More specifically, math and science are human-made. All knowledge you learned in math, statistics, and computer science courses was created by humans. For example, the MLE does not exist in nature; it is not the universally “right” way to fit a probabilistic model (also human-made) to data. It was invented by a person a little over 100 years ago. It therefore deserves to be questioned and interrogated.

We want to empower you to ask the big questions. We’re not asking you to toss out everything you know; we’re asking you to think deeply about the implicit assumptions behind the tools we use—to analyze them mathematically, unfold their consequences in sociotechnical systems, consider them in their historical context, etc., as we did with eugenics. Moreover, we argue that this is the true spirit of probabilistic ML—to use a variety of lenses to make our assumptions explicit so we can make informed, ethical, and responsible choices.

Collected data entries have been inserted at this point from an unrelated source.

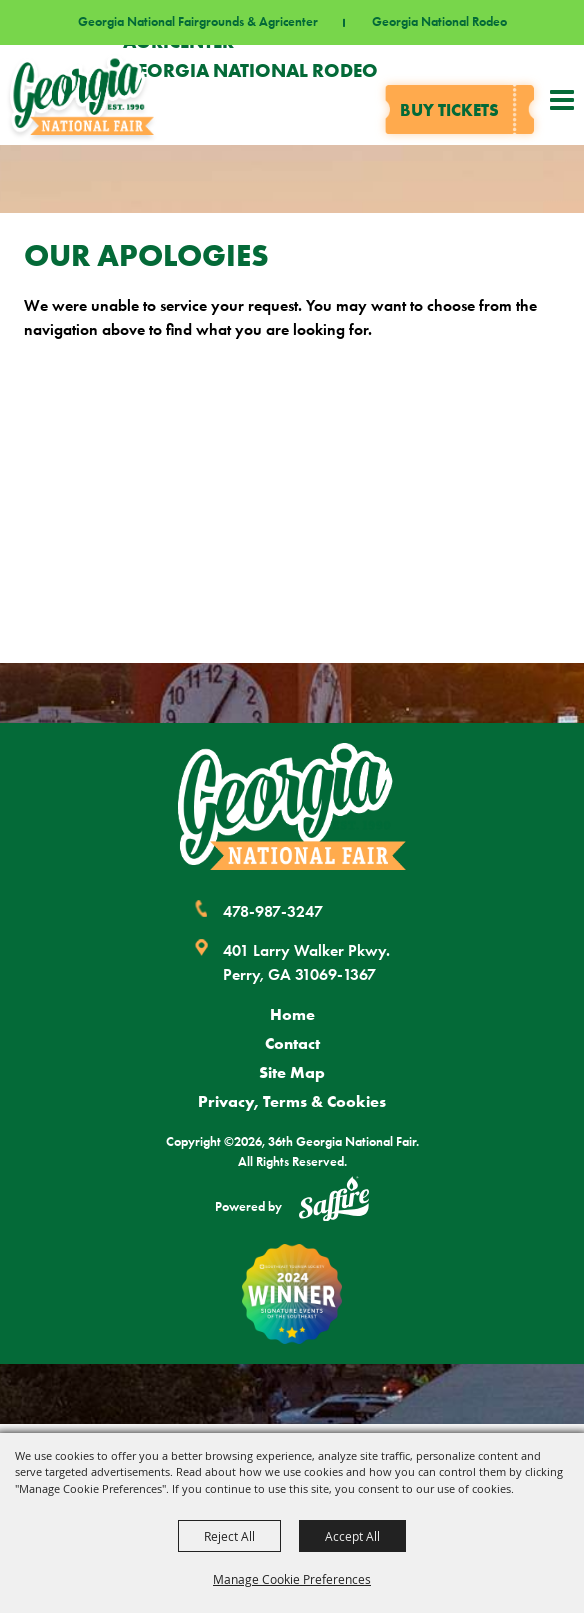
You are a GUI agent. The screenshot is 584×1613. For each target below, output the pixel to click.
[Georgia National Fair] (292, 806)
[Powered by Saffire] (334, 1202)
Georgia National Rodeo (439, 22)
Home (292, 1014)
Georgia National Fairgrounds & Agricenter (198, 22)
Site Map (292, 1072)
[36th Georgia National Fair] (82, 95)
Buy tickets (449, 109)
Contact (292, 1043)
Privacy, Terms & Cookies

You don’t need to have answers to these questions. The questions we are raising—the questions we’re asking you to raise—may not have good answers yet. These are open research questions that aren’t for us to answer individually; they will require us to engage with other people with different perspectives, identities, and lived experiences. We ask you to embrace confusion and tension; we know it’s hard, and we believe it’s the way to productively move forward.

Exercise: Reflection

  • What did you learn from reading about the eugenics movement?

  • How will what you learned inform your approach to science?


Acknowledgements. This chapter draws on FASPE 2024.